Action item:
Look in the material below for the line holding "Najbliższa wysyłka: poniedziałek, 10.08.2026.". Set it down exactly, with each later line up to and including the line holding "har du kommit".

Records to process:
____
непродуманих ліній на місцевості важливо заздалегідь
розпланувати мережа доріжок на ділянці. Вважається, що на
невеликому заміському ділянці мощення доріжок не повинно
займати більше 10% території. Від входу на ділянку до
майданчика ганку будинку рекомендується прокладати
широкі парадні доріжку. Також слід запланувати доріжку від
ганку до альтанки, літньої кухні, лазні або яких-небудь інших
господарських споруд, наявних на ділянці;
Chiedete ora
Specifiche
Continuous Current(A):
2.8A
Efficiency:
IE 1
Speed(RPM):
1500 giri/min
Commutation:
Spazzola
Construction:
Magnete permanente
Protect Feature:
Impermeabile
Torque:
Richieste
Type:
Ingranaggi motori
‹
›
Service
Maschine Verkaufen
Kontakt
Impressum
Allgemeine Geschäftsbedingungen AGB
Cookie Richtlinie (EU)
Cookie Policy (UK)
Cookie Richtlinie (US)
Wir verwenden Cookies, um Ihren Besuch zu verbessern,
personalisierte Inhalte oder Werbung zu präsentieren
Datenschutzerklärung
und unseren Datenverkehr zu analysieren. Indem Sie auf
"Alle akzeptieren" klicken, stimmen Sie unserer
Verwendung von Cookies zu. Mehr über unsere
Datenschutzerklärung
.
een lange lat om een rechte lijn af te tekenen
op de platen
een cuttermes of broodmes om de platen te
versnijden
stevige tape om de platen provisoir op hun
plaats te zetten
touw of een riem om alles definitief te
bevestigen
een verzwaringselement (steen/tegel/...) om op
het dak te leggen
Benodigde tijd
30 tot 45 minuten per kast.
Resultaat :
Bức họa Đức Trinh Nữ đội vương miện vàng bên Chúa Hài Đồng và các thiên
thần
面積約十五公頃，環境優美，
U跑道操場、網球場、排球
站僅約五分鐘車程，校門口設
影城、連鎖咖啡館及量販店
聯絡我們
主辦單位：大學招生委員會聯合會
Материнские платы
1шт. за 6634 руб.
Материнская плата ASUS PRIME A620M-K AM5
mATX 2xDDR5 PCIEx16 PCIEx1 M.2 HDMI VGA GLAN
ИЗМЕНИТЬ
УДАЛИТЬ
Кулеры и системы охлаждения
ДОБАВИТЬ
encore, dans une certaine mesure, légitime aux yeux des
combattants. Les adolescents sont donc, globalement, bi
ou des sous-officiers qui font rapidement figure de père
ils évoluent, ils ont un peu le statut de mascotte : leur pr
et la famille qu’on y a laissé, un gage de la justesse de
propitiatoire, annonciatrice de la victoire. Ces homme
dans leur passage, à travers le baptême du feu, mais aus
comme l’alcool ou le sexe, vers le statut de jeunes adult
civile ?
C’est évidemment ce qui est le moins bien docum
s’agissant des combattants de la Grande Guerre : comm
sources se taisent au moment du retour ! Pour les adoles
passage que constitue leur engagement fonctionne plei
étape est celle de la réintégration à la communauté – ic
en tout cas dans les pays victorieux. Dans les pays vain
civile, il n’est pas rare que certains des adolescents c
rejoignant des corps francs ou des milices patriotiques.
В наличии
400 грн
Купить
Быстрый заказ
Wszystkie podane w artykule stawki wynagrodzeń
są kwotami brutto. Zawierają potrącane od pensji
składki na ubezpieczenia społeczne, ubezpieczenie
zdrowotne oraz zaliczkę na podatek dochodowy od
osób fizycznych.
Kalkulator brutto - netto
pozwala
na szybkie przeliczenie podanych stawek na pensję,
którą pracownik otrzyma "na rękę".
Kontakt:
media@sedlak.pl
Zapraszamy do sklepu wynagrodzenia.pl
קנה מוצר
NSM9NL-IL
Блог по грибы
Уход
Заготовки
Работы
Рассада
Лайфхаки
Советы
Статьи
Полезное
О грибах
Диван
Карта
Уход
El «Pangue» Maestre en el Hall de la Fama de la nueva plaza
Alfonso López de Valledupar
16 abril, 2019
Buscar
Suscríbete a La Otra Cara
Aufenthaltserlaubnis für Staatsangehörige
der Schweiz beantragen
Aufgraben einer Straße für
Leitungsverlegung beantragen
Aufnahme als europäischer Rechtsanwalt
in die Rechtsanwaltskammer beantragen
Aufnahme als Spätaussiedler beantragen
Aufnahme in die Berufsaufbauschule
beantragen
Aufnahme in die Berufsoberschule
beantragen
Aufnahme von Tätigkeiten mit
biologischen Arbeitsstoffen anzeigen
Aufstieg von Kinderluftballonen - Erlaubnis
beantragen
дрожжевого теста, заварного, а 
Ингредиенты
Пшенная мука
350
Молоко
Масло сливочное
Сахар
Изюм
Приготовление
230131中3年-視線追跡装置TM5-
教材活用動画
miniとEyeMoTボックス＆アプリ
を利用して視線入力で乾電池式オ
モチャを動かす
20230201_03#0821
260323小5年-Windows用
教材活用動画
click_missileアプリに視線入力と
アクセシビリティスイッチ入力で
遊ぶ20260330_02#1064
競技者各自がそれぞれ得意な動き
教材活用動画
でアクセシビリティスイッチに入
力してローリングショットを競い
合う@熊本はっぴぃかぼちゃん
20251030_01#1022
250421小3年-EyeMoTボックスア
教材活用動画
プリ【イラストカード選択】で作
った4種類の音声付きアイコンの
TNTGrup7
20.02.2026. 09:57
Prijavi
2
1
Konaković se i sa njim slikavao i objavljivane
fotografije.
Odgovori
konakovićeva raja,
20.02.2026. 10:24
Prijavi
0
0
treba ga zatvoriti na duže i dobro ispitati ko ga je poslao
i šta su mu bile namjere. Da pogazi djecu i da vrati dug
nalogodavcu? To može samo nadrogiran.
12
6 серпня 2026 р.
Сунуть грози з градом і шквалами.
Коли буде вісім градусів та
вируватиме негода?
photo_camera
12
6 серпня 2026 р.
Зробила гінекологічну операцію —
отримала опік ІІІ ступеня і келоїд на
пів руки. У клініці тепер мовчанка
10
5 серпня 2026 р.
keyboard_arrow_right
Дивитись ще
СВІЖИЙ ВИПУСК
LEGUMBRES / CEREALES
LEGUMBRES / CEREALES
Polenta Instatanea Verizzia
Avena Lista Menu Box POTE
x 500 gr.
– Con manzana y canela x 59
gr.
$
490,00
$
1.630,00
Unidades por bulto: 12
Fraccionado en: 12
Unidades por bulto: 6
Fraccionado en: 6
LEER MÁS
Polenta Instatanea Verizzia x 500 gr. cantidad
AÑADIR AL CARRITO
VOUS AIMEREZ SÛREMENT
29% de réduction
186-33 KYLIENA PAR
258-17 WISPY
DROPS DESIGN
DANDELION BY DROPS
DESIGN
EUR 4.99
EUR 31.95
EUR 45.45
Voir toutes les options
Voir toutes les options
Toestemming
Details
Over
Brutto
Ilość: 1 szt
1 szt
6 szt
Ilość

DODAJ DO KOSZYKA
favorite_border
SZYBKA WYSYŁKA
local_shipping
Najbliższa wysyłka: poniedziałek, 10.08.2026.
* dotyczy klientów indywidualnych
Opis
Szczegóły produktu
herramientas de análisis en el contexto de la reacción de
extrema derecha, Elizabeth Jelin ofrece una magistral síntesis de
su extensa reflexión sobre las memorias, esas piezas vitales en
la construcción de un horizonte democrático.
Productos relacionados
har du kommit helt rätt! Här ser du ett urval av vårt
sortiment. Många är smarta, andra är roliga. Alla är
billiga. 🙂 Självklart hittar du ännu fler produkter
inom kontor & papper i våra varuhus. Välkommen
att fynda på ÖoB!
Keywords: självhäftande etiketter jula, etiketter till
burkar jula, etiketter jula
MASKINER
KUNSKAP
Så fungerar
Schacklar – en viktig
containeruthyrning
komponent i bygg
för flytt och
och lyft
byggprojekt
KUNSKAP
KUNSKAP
____
Written answer:
Najbliższa wysyłka: poniedziałek, 10.08.2026.
* dotyczy klientów indywidualnych
Opis
Szczegóły produktu
herramientas de análisis en el contexto de la reacción de
extrema derecha, Elizabeth Jelin ofrece una magistral síntesis de
su extensa reflexión sobre las memorias, esas piezas vitales en
la construcción de un horizonte democrático.
Productos relacionados
har du kommit helt rätt! Här ser du ett urval av vårt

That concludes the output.